I am unable to find a proof for these integrals on the internet. emphasized text $$\displaystyle \int_0^{\frac{\pi}{2}} \cot^{-1}(\sqrt{1+\csc{\theta}}\,) \, \text{d}\theta = \frac{\pi^2}{12}$$
$$\displaystyle \int_0^\frac{\pi}{2} \csc^{-1}(\sqrt{1+\cot{\theta}}\,) \, \text{d}\theta = \frac{\pi^2}{8}$$
Sources: Brilliant, AoPS
I tried differentiating under the integral sign but I can't think of an appropriate parameter that leaves easily integrable rational functions.

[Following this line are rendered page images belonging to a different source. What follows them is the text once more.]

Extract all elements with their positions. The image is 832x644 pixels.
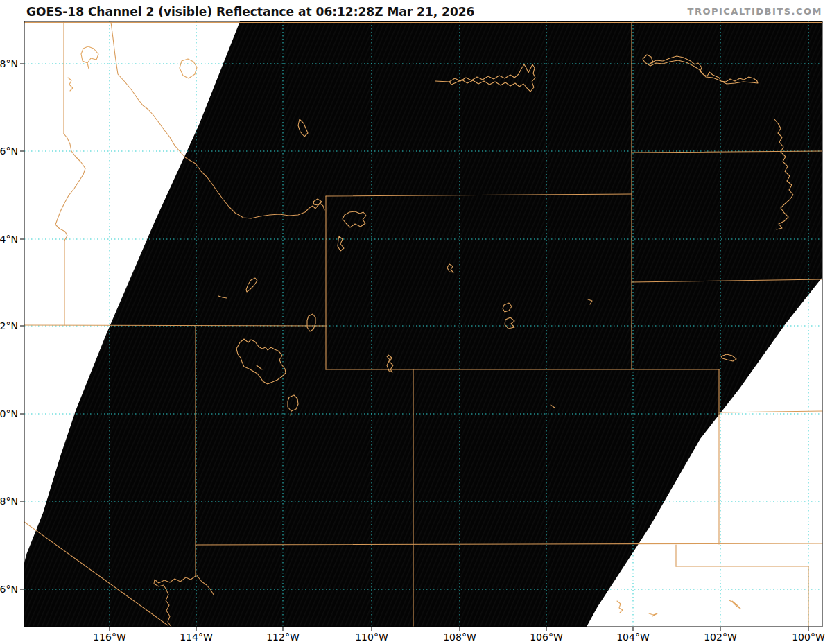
lat-tick-label: 42°N [0,320,18,331]
lon-tick-label: 106°W [530,632,563,643]
lat-tick-label: 36°N [0,584,18,595]
lon-tick-label: 114°W [180,632,213,643]
satellite-map: GOES-18 Channel 2 (visible) Reflectance … [0,0,832,644]
lon-tick-label: 116°W [93,632,126,643]
lat-tick-label: 38°N [0,496,18,507]
lon-tick-label: 112°W [266,632,300,643]
lon-tick-label: 108°W [443,632,476,643]
brand-watermark: TROPICALTIDBITS.COM [688,6,822,17]
satellite-figure: GOES-18 Channel 2 (visible) Reflectance … [0,0,832,644]
lat-tick-label: 44°N [0,234,18,245]
lon-tick-label: 100°W [792,632,825,643]
lat-tick-label: 48°N [0,58,18,69]
lat-tick-label: 40°N [0,408,18,419]
lon-tick-label: 102°W [704,632,737,643]
lon-tick-label: 104°W [616,632,650,643]
lat-tick-label: 46°N [0,146,18,157]
figure-title: GOES-18 Channel 2 (visible) Reflectance … [26,5,474,19]
lon-tick-label: 110°W [355,632,388,643]
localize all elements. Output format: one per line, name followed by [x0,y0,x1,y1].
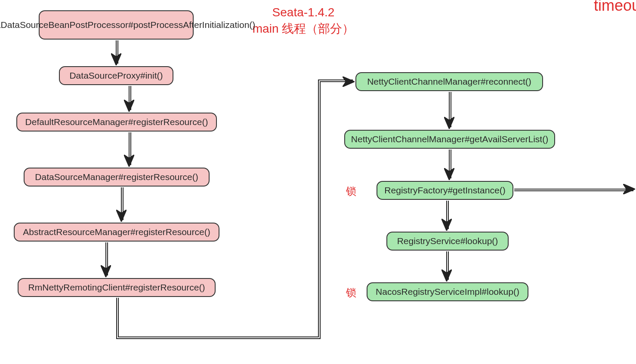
node-getavailserverlist: NettyClientChannelManager#getAvailServer… [344,130,555,149]
node-nacosregistry-lookup: NacosRegistryServiceImpl#lookup() [367,282,528,301]
node-defaultresourcemanager: DefaultResourceManager#registerResource(… [16,113,217,132]
lock-label-1: 锁 [346,184,356,198]
node-registryservice-lookup: RegistryService#lookup() [386,232,509,251]
node-datasourcemanager: DataSourceManager#registerResource() [24,168,210,187]
node-reconnect: NettyClientChannelManager#reconnect() [355,72,543,91]
node-registryfactory: RegistryFactory#getInstance() [377,181,513,200]
node-seata-postprocess: SeataDataSourceBeanPostProcessor#postPro… [39,10,194,40]
corner-fragment: timeou [594,0,636,15]
title-line1: Seata-1.4.2 [272,6,335,19]
lock-label-2: 锁 [346,286,356,300]
node-datasourceproxy-init: DataSourceProxy#init() [59,66,173,85]
title-line2: main 线程（部分） [253,22,354,35]
node-rmnettyremoting: RmNettyRemotingClient#registerResource() [18,278,216,297]
node-abstractresourcemanager: AbstractResourceManager#registerResource… [14,223,219,242]
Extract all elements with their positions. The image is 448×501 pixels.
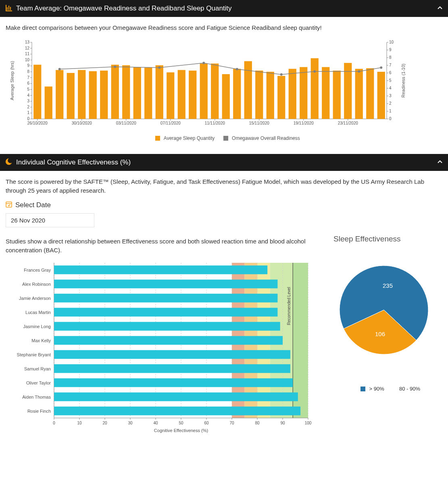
svg-text:Jasmine Long: Jasmine Long xyxy=(23,324,51,328)
svg-text:30/10/2020: 30/10/2020 xyxy=(72,121,92,125)
svg-text:Jamie Anderson: Jamie Anderson xyxy=(19,295,51,300)
svg-rect-148 xyxy=(54,308,277,316)
svg-text:2: 2 xyxy=(389,101,392,106)
svg-text:26/10/2020: 26/10/2020 xyxy=(27,121,48,125)
svg-rect-77 xyxy=(277,76,285,119)
panel-subtitle: The score is powered by the SAFTE™ (Slee… xyxy=(6,177,442,195)
collapse-icon[interactable] xyxy=(438,159,442,166)
svg-text:0: 0 xyxy=(389,116,392,121)
svg-line-104 xyxy=(115,67,159,67)
svg-rect-56 xyxy=(45,86,52,118)
svg-text:07/11/2020: 07/11/2020 xyxy=(160,121,181,125)
svg-text:2: 2 xyxy=(27,104,29,109)
svg-text:Rosie Finch: Rosie Finch xyxy=(27,408,51,413)
panel-title: Team Average: Omegawave Readiness and Re… xyxy=(16,4,232,12)
legend-swatch-8090 xyxy=(390,387,395,391)
legend-label-readiness: Omegawave Overall Readiness xyxy=(232,135,300,141)
svg-rect-66 xyxy=(156,65,163,119)
svg-text:10: 10 xyxy=(389,40,394,44)
svg-text:0: 0 xyxy=(53,421,55,425)
svg-text:50: 50 xyxy=(179,421,183,425)
svg-rect-79 xyxy=(300,67,307,119)
svg-text:Stephanie Bryant: Stephanie Bryant xyxy=(17,352,51,357)
svg-rect-74 xyxy=(244,61,252,118)
svg-rect-69 xyxy=(189,71,196,119)
svg-text:7: 7 xyxy=(389,63,392,67)
svg-rect-146 xyxy=(54,293,277,302)
sleep-effectiveness-title: Sleep Effectiveness xyxy=(333,235,442,243)
svg-rect-64 xyxy=(133,67,141,119)
panel-header[interactable]: Individual Cognitive Effectiveness (%) xyxy=(0,154,448,171)
svg-text:20: 20 xyxy=(102,421,107,425)
svg-rect-70 xyxy=(200,63,208,118)
panel-title: Individual Cognitive Effectiveness (%) xyxy=(16,158,131,166)
svg-text:Alex Robinson: Alex Robinson xyxy=(22,281,51,286)
cognitive-effectiveness-chart: Recommended LevelFrances GrayAlex Robins… xyxy=(6,261,312,434)
svg-rect-65 xyxy=(144,67,152,118)
svg-text:8: 8 xyxy=(389,55,392,60)
svg-text:6: 6 xyxy=(27,81,29,85)
svg-text:60: 60 xyxy=(204,421,209,425)
svg-text:8: 8 xyxy=(27,69,29,74)
panel-team-average: Team Average: Omegawave Readiness and Re… xyxy=(0,0,448,149)
svg-point-115 xyxy=(236,68,238,70)
svg-rect-67 xyxy=(167,72,174,118)
svg-point-118 xyxy=(358,70,360,73)
svg-rect-84 xyxy=(355,69,363,118)
svg-rect-76 xyxy=(267,72,274,119)
svg-rect-63 xyxy=(122,65,130,119)
svg-text:5: 5 xyxy=(27,87,29,91)
svg-line-106 xyxy=(204,63,237,69)
svg-text:Samuel Ryan: Samuel Ryan xyxy=(24,366,51,371)
svg-rect-78 xyxy=(289,69,296,118)
svg-rect-59 xyxy=(78,70,85,118)
svg-rect-85 xyxy=(366,68,374,119)
svg-rect-73 xyxy=(233,69,241,118)
svg-text:Lucas Martin: Lucas Martin xyxy=(25,310,51,314)
svg-rect-144 xyxy=(54,279,277,288)
svg-text:03/11/2020: 03/11/2020 xyxy=(116,121,136,125)
svg-text:Cognitive Effectiveness (%): Cognitive Effectiveness (%) xyxy=(154,428,208,433)
sleep-effectiveness-pie: 235106 xyxy=(333,260,434,360)
sleep-readiness-chart: 012345678910111213012345678910Average Sl… xyxy=(6,38,442,132)
svg-rect-86 xyxy=(377,72,385,119)
svg-text:3: 3 xyxy=(27,99,29,103)
select-date-text: Select Date xyxy=(15,201,51,209)
svg-point-117 xyxy=(313,70,316,73)
panel-body: Make direct comparisons between your Ome… xyxy=(0,17,448,149)
svg-rect-162 xyxy=(54,406,300,415)
svg-text:1: 1 xyxy=(27,110,29,115)
collapse-icon[interactable] xyxy=(438,5,442,12)
legend-swatch-readiness xyxy=(223,136,228,141)
svg-rect-154 xyxy=(54,350,290,359)
svg-text:40: 40 xyxy=(153,421,158,425)
svg-text:1: 1 xyxy=(389,109,392,113)
svg-rect-68 xyxy=(178,70,185,118)
legend-label-8090: 80 - 90% xyxy=(399,386,420,392)
svg-rect-156 xyxy=(54,364,290,373)
svg-text:12: 12 xyxy=(25,46,30,50)
panel-header[interactable]: Team Average: Omegawave Readiness and Re… xyxy=(0,0,448,17)
legend-label-sleep: Average Sleep Quantity xyxy=(164,135,215,141)
svg-text:Aiden Thomas: Aiden Thomas xyxy=(22,394,51,399)
svg-text:9: 9 xyxy=(389,48,392,52)
svg-rect-142 xyxy=(54,265,267,274)
svg-text:Average Sleep (hrs): Average Sleep (hrs) xyxy=(10,61,15,100)
svg-text:4: 4 xyxy=(27,93,29,97)
svg-rect-82 xyxy=(333,71,341,119)
svg-rect-60 xyxy=(89,71,97,118)
bar-chart-icon xyxy=(6,5,12,12)
studies-text: Studies show a direct relationship betwe… xyxy=(6,237,321,255)
svg-rect-58 xyxy=(67,73,75,119)
svg-rect-152 xyxy=(54,336,283,345)
svg-text:13: 13 xyxy=(25,40,30,44)
panel-body: The score is powered by the SAFTE™ (Slee… xyxy=(0,171,448,443)
svg-text:6: 6 xyxy=(389,71,392,75)
svg-point-112 xyxy=(114,65,116,68)
date-selector[interactable]: 26 Nov 2020 xyxy=(6,213,94,227)
moon-icon xyxy=(6,158,12,166)
svg-text:90: 90 xyxy=(280,421,285,425)
svg-text:0: 0 xyxy=(27,116,29,121)
pie-legend: > 90% 80 - 90% xyxy=(333,386,442,392)
svg-point-113 xyxy=(158,66,160,69)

I have tried exploiting the bounds to reflect and transform the integrand but to no avail.
A real solution is preferred but a complex solution is perfectly acceptable.
A geometric solution is not something I have considered but I'm just grasping at straws here.

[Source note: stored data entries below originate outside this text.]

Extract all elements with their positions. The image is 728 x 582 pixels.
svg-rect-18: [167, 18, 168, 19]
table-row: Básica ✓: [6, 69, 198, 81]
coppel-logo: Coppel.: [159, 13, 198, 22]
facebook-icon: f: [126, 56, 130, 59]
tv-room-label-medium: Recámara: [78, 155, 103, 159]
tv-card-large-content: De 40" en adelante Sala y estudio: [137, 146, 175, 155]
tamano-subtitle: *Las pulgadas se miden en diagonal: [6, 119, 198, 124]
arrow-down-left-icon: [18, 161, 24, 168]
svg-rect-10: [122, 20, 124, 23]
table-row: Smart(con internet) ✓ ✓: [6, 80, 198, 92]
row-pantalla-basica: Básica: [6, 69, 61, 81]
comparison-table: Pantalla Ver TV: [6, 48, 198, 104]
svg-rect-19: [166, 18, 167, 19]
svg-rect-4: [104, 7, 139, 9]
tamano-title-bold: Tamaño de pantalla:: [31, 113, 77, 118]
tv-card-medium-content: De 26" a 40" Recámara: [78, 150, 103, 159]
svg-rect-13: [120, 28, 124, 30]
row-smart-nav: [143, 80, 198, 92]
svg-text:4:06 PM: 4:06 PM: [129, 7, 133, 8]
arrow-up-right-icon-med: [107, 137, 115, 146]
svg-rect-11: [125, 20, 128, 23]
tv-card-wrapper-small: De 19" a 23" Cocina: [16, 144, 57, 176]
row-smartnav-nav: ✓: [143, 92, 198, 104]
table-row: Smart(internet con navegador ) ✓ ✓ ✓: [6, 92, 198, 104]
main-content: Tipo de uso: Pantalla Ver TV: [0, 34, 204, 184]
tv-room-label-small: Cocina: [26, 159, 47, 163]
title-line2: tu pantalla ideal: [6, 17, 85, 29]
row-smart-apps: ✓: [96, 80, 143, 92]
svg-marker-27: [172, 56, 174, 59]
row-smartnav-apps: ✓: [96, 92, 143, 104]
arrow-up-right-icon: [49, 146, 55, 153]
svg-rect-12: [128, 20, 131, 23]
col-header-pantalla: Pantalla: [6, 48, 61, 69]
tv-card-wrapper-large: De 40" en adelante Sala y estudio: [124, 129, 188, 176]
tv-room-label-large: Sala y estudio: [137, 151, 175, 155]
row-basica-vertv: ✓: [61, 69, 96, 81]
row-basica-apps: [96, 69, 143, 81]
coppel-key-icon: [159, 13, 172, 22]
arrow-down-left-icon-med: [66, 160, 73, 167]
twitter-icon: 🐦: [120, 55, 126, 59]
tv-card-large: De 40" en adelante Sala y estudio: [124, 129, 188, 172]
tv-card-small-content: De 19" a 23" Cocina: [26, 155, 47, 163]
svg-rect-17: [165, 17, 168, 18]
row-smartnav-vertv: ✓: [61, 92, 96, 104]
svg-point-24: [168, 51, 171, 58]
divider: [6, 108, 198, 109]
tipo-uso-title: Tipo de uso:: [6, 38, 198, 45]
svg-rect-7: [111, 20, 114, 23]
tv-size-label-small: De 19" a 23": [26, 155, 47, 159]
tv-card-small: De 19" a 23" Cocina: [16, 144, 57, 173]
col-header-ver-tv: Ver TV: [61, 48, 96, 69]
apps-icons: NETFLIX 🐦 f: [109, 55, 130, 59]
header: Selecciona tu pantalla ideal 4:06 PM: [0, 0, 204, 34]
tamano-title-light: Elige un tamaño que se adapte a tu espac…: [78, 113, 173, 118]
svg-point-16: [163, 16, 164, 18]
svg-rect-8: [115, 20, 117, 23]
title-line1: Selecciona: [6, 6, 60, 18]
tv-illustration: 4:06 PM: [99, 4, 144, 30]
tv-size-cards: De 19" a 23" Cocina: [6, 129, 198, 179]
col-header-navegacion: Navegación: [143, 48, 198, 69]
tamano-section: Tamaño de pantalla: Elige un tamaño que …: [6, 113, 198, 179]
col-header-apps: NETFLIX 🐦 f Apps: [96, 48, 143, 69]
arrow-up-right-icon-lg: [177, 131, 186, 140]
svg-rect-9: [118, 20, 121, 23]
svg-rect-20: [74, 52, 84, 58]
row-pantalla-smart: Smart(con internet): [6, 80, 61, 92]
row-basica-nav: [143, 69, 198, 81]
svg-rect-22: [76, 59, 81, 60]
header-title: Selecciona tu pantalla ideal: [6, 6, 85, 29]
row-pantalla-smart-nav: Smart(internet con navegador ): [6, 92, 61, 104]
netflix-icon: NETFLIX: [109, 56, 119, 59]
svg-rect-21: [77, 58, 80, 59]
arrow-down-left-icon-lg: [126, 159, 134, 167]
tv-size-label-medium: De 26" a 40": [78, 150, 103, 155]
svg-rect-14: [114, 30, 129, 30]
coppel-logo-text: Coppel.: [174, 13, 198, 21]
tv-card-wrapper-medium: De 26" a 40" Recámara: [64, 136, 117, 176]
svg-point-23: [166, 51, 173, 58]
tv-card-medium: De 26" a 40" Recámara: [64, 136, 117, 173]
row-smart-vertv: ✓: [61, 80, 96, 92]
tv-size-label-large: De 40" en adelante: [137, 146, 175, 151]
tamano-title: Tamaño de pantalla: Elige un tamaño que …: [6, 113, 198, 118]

The second integral equals
$$ I_2=\int_{0}^{\pi/2}\arcsin\sqrt{\frac{\tan t}{1+\tan t}}\,dt=\int_{0}^{\pi/2}\arctan\sqrt{\tan t}\,dt=\int_{0}^{+\infty}\frac{\arctan\sqrt{u}}{1+u^2}\,du$$ and by splitting the last integration range as $(0,1)\cup(1,+\infty)$ and performing the substitution $u\mapsto\frac{1}{u}$ on the second part, $$ I_2 = \int_{0}^{1}\frac{\arctan\sqrt{u}}{1+u^2}\,du+\int_{0}^{1}\frac{\frac{\pi}{2}-\arctan\sqrt{u}}{1+u^2}\,du = \frac{\pi}{2}\int_{0}^{1}\frac{du}{1+u^2}=\frac{\pi}{2}\cdot\frac{\pi}{4}=\color{red}{\frac{\pi^2}{8}}.$$ The first integral is $$ I_1=\frac{\pi^2}{4}-\int_{0}^{\pi/2}\arctan\sqrt{\frac{1+\sin t}{\sin t}}\,dt=\frac{\pi^2}{4}-2\int_{0}^{\pi/4}\arctan\sqrt{\frac{1+\cos(2t)}{\cos (2t)}}\,dt$$ and $$\int_{0}^{\pi/4}\arctan\sqrt{\frac{1+\cos(2t)}{\cos (2t)}}\,dt=\int_{0}^{1}\arctan\sqrt{\frac{2}{1-u^2}}\frac{du}{1+u^2}$$ is a variant of Ahmed's integral that can be tackled through differentiation under the integral sign: it is enough to be able to integrate $\frac{\sqrt{1-u^2}}{(1+a-u^2)(1+u^2)}$.